Currently Muslims are as deep in mutual animosity as were the Christians in their long history. Among the end points of intra-Christian warfare cited by scholars are the French Revolution that replaced Protestant-Catholic warfare with an ascendance of secularism; the end of severe anti-Mormonism in the US with the Church’s renunciation of polygamy in the 1890s; or the dampening (dare anyone say ending?) of violence in Northern Ireland a decade ago.

Israelis may be better off than others in the Middle East and elsewhere due to their practiced defense against Arab violence. One can guess that the dithering of the US and its nominal allies among the Muslims will allow ISIS to expand. ISIS personnel speaking for the cameras threaten actions against the West on the soil of Western nations. Observers are warning of another 9/11, or at least a series of smaller incidents like Ft. Hood and the Boston Marathon.

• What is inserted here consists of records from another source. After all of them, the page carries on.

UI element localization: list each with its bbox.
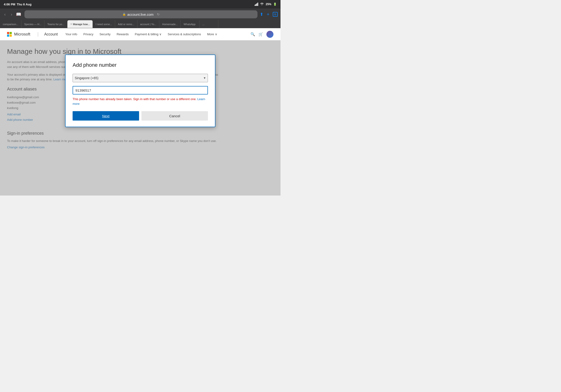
ms-nav: Microsoft | Account Your info Privacy Se… — [0, 28, 280, 40]
ms-nav-product: Account — [44, 32, 58, 36]
new-tab-button[interactable]: + — [267, 12, 270, 17]
page-content: Microsoft | Account Your info Privacy Se… — [0, 28, 280, 196]
nav-link-yourinfo[interactable]: Your info — [63, 28, 80, 40]
phone-input[interactable] — [73, 86, 208, 95]
cart-icon[interactable]: 🛒 — [259, 32, 263, 36]
tab-need[interactable]: I need some... — [93, 20, 115, 28]
ms-logo-text: Microsoft — [14, 32, 30, 37]
nav-link-privacy[interactable]: Privacy — [81, 28, 96, 40]
nav-link-more[interactable]: More ∨ — [204, 28, 220, 40]
wifi-icon — [260, 3, 264, 6]
tab-species[interactable]: Species — H... — [21, 20, 44, 28]
search-icon[interactable]: 🔍 — [250, 32, 255, 36]
browser-chrome: ‹ › 📖 🔒 account.live.com ↻ ⬆ + ⧉ — [0, 9, 280, 20]
tab-manage[interactable]: ✕ Manage how... — [67, 20, 93, 28]
tab-whatsapp[interactable]: WhatsApp — [181, 20, 199, 28]
date: Thu 6 Aug — [17, 3, 32, 6]
modal-overlay: Add phone number Singapore (+65) United … — [0, 40, 280, 196]
add-phone-modal: Add phone number Singapore (+65) United … — [65, 54, 216, 127]
tab-homemade[interactable]: Homemade... — [159, 20, 181, 28]
tab-label: Species — H... — [24, 23, 41, 26]
battery-icon: 🔋 — [273, 3, 277, 6]
close-tab-icon[interactable]: ✕ — [70, 23, 72, 25]
error-message: This phone number has already been taken… — [73, 97, 208, 106]
ms-nav-actions: 🔍 🛒 — [250, 31, 273, 38]
lock-icon: 🔒 — [122, 13, 126, 16]
tab-more[interactable]: ... — [199, 20, 218, 28]
next-button[interactable]: Next — [73, 111, 139, 120]
battery-level: 25% — [266, 3, 271, 6]
tabs-overview-button[interactable]: ⧉ — [273, 12, 278, 17]
nav-link-payment[interactable]: Payment & billing ∨ — [132, 28, 164, 40]
tab-label: Manage how... — [73, 23, 90, 26]
cancel-button[interactable]: Cancel — [141, 111, 208, 120]
country-select[interactable]: Singapore (+65) United States (+1) Unite… — [73, 74, 208, 82]
bottom-bar — [0, 196, 280, 196]
url-text: account.live.com — [127, 12, 154, 16]
ms-logo-grid — [7, 32, 12, 37]
nav-link-services[interactable]: Services & subscriptions — [165, 28, 204, 40]
tab-label: account | Yo... — [140, 23, 156, 26]
ms-nav-links: Your info Privacy Security Rewards Payme… — [63, 28, 246, 40]
tabs-bar: comparison... Species — H... Teams for y… — [0, 20, 280, 28]
tab-label: Teams for yo... — [47, 23, 64, 26]
modal-actions: Next Cancel — [73, 111, 208, 120]
tab-label: WhatsApp — [183, 23, 195, 26]
tab-account[interactable]: account | Yo... — [137, 20, 160, 28]
forward-button[interactable]: › — [9, 11, 14, 17]
status-bar: 4:06 PM Thu 6 Aug 25% 🔋 — [0, 0, 280, 9]
tab-comparison[interactable]: comparison... — [0, 20, 21, 28]
nav-divider: | — [37, 32, 39, 37]
reload-button[interactable]: ↻ — [157, 12, 160, 16]
signal-bars — [255, 3, 258, 6]
address-bar[interactable]: 🔒 account.live.com ↻ — [24, 10, 258, 18]
tab-label: comparison... — [3, 23, 18, 26]
main-page: Manage how you sign in to Microsoft An a… — [0, 40, 280, 196]
tab-add-remove[interactable]: Add or remo... — [115, 20, 137, 28]
nav-link-security[interactable]: Security — [97, 28, 113, 40]
nav-link-rewards[interactable]: Rewards — [114, 28, 131, 40]
tab-teams[interactable]: Teams for yo... — [44, 20, 67, 28]
user-avatar[interactable] — [266, 31, 273, 38]
tab-label: ... — [202, 23, 204, 26]
tab-label: Add or remo... — [118, 23, 134, 26]
ms-logo: Microsoft — [7, 32, 30, 37]
phone-field — [73, 85, 208, 95]
time: 4:06 PM — [4, 3, 15, 6]
error-text: This phone number has already been taken… — [73, 97, 196, 101]
browser-actions: ⬆ + ⧉ — [260, 12, 278, 17]
tab-label: I need some... — [96, 23, 112, 26]
share-button[interactable]: ⬆ — [260, 12, 263, 17]
tab-label: Homemade... — [162, 23, 178, 26]
back-button[interactable]: ‹ — [3, 11, 7, 17]
modal-title: Add phone number — [73, 62, 208, 68]
country-select-wrapper: Singapore (+65) United States (+1) Unite… — [73, 74, 208, 82]
country-field: Singapore (+65) United States (+1) Unite… — [73, 74, 208, 82]
bookmarks-button[interactable]: 📖 — [16, 12, 21, 17]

The recruitment of fighters, the armaments used by ISIS and their battlefield successes suggest considerable support among Muslims, despite the voices from Saudi Arabia, elsewhere in the Gulf, Turkey and Egypt speaking shrilly in opposition. 

If it will take boots on the ground to end the ISIS advance, it is only the US that has the boots and other military wherewithal. It may not happen during Obama’s Commander-in-Chiefdom, so we should hope that the casualties will not include people we know.

Ira Sharkansky is a professor (Emeritus) of the Department of Political Science, Hebrew University of Jerusalem.